As always this has not been proofed for errors.
My dad loved eating fish, any type fish would suffice but he was especially fond of catfish. My dad and mom would make weekly pilgrimages to some obscure restaurant for catfish. The holy of holy catfish spot was in West Union Illinois, Earls Supper Club!
Me, I do not like fish. How do you know that fish is bad? It smells like fish. To me even if it is fresh it still smells like fish. Fish sticks, fish nuggets, fish plakes, fish tacos, fish anything; no, nope, no way, not going to do it. Fish coated in batter then deep fried till the fish smell/flavor is gone and smothered with tartar sauce, maybe!

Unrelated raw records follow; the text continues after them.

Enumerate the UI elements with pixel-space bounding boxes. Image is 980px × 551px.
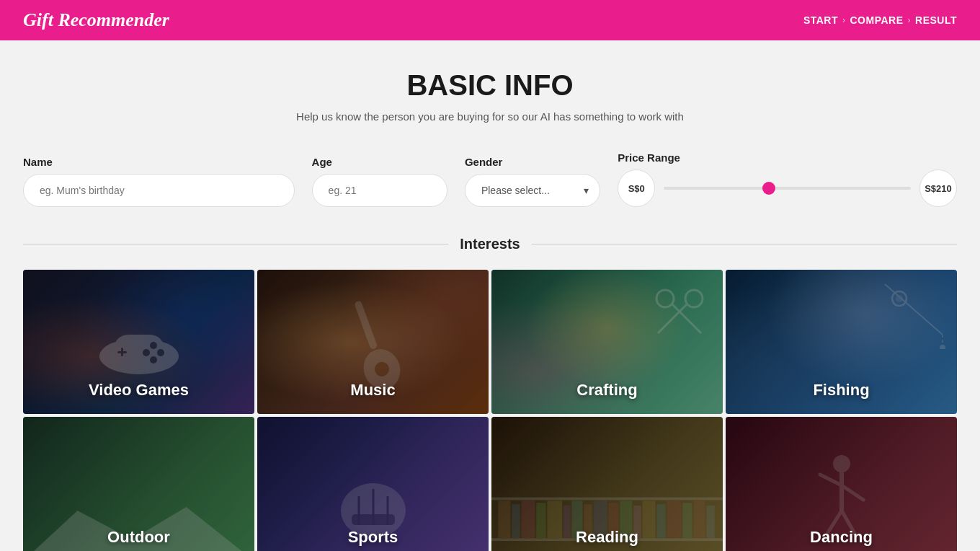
interests-title: Interests bbox=[460, 236, 520, 252]
interests-grid: Video Games Music bbox=[23, 270, 957, 551]
interest-card-reading[interactable]: Reading bbox=[491, 417, 723, 551]
age-input[interactable] bbox=[312, 174, 447, 207]
interest-card-music[interactable]: Music bbox=[257, 270, 489, 414]
gender-select[interactable]: Please select... Male Female Non-binary … bbox=[465, 174, 600, 207]
card-label-crafting: Crafting bbox=[491, 381, 723, 400]
interest-card-crafting[interactable]: Crafting bbox=[491, 270, 723, 414]
age-label: Age bbox=[312, 156, 447, 168]
card-label-outdoor: Outdoor bbox=[23, 528, 254, 547]
nav-compare[interactable]: COMPARE bbox=[850, 14, 904, 26]
interests-line-left bbox=[23, 244, 448, 245]
card-label-video-games: Video Games bbox=[23, 381, 254, 400]
gender-label: Gender bbox=[465, 156, 600, 168]
name-group: Name bbox=[23, 156, 295, 207]
page-title: BASIC INFO bbox=[23, 69, 957, 102]
card-label-fishing: Fishing bbox=[726, 381, 957, 400]
age-group: Age bbox=[312, 156, 447, 207]
gender-group: Gender Please select... Male Female Non-… bbox=[465, 156, 600, 207]
interest-card-dancing[interactable]: Dancing bbox=[726, 417, 957, 551]
interest-card-outdoor[interactable]: Outdoor bbox=[23, 417, 254, 551]
interest-card-video-games[interactable]: Video Games bbox=[23, 270, 254, 414]
interests-line-right bbox=[532, 244, 957, 245]
name-input[interactable] bbox=[23, 174, 295, 207]
nav-result[interactable]: RESULT bbox=[915, 14, 957, 26]
nav-start[interactable]: START bbox=[803, 14, 838, 26]
price-range-row: S$0 S$210 bbox=[618, 169, 957, 207]
card-label-dancing: Dancing bbox=[726, 528, 957, 547]
logo: Gift Recommender bbox=[23, 9, 169, 31]
card-label-sports: Sports bbox=[257, 528, 489, 547]
page-subtitle: Help us know the person you are buying f… bbox=[23, 110, 957, 123]
nav-separator-1: › bbox=[842, 15, 846, 25]
price-max-badge: S$210 bbox=[919, 169, 957, 207]
price-range-group: Price Range S$0 S$210 bbox=[618, 151, 957, 207]
price-range-slider[interactable] bbox=[664, 187, 911, 190]
price-range-label: Price Range bbox=[618, 151, 957, 164]
interests-header: Interests bbox=[23, 236, 957, 252]
interest-card-fishing[interactable]: Fishing bbox=[726, 270, 957, 414]
header: Gift Recommender START › COMPARE › RESUL… bbox=[0, 0, 980, 40]
interest-card-sports[interactable]: Sports bbox=[257, 417, 489, 551]
form-row: Name Age Gender Please select... Male Fe… bbox=[23, 151, 957, 207]
price-min-badge: S$0 bbox=[618, 169, 655, 207]
name-label: Name bbox=[23, 156, 295, 168]
nav-separator-2: › bbox=[908, 15, 912, 25]
gender-select-wrapper: Please select... Male Female Non-binary … bbox=[465, 174, 600, 207]
card-label-reading: Reading bbox=[491, 528, 723, 547]
main-content: BASIC INFO Help us know the person you a… bbox=[0, 40, 980, 551]
card-label-music: Music bbox=[257, 381, 489, 400]
nav: START › COMPARE › RESULT bbox=[803, 14, 957, 26]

If I have to clean the fish then definitely it is a great big NO!
One week my mom purchase a package of frozen catfish from the Swan Man. Everyone in this area is familiar with Swan Ice Cream and the Swan man. The Swan Man will stop buy your house once a week selling sweet treats and an entire smorgasbord of frozen foods. Anyway, my mother decided to purchase a box of catfish. This recipe was for a catfish casserole. Yes, I said a catfish casserole. My mother decided that she would make a catfish casserole for us.
The big night arrives. My mother follows the recipe to the letter, every ingredient added and then baked for the required time. My dad and I sit down at our respective places at the dining room table. Now, my mom was always the last one to sit down, last one to start eating and last one to leave the table. Pop, was always the first to get his food, he inhaled everything he ate and could be back in his lazy boy before my mom could even get the first bite of food down.
Pop serves himself a heaping portion of the culinary treat called catfish casserole. I take a small portion figuring I will make a peanut butter and jelly sandwich once mother settles on the couch to watch TV with pop. Pop is pretty excited, after all it is catfish…and he thinks catfish in any form is better than no catfish at all. Pop takes his the first bite then I take a bite. I don’t know what catfish casserole should taste like but I’m assuming it is supposed to be good. I look up at pop and he is staring at me, it is a stare of horror.
Remember, mother is last one to sit and last one to get up. Neither pop nor I would dare take another bite. We waited patiently for mother to sit down, dish up some catfish casserole and take a bite. The moment arrives, she takes her first and only bite as pop and I watch her intently. She chews, then swallows and says nothing. For a second I thought she was going to take another bite but then she looks and my dad and says: “I will make us all some sandwiches.”
We never had catfish casserole again.